Shen and Björk ignored my work, either because it’s not Properly Published or because they weren’t aware of it (although I’m pretty sure Björk knows of my work). They say “It would have taken a lot of effort to manually collect publication volumes” for all the journals on the list. That’s true: it was a lot of effort. Effort which I carried out. Effort which results in dramatically lower counts for the number of active journals and articles.
(As to the article’s “geographical spread of articles,” that’s based on a sample of 205 articles out of what they seem to think are about 420,000. But I didn’t look at authors so I won’t comment on this aspect.)
I should note that “active” journals includes those that published at least one article any time during the period. Since I did my analysis in late 2014 and cut off article data at June 30, 2014, it’s not surprising that the “active this year” count is lower for 2014 (3,014 journals) than for 2013 (3,282)–and I’ll agree with the article that recent growth in these journals has been aggressive: the count of active journals was 2,084 for 2012 and 1,450 for 2011.

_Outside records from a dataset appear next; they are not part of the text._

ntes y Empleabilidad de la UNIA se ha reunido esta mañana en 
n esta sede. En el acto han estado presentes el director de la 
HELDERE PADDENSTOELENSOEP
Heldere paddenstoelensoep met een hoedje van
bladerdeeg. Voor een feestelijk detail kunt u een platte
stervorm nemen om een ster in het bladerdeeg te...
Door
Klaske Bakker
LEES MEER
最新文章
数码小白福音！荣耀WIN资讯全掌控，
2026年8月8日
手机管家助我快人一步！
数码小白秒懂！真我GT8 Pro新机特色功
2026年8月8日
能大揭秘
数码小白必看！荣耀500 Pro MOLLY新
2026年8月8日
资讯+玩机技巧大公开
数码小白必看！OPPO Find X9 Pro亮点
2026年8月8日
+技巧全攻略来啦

I could speculate as to whether what I regard as seriously faulty extrapolations based on a junk foundation will get more or less publicity, citations, and credibility than counts based on a full survey–but carried out by an independent researcher using wholly transparent methodology and not published in a peer-reviewed journal. I know how I’d bet. I’d like to hope I’m wrong. (If not being peer-reviewed is a fatal problem, then a big issue in the study goes away: the junk lists are, of course, not at all peer reviewed.)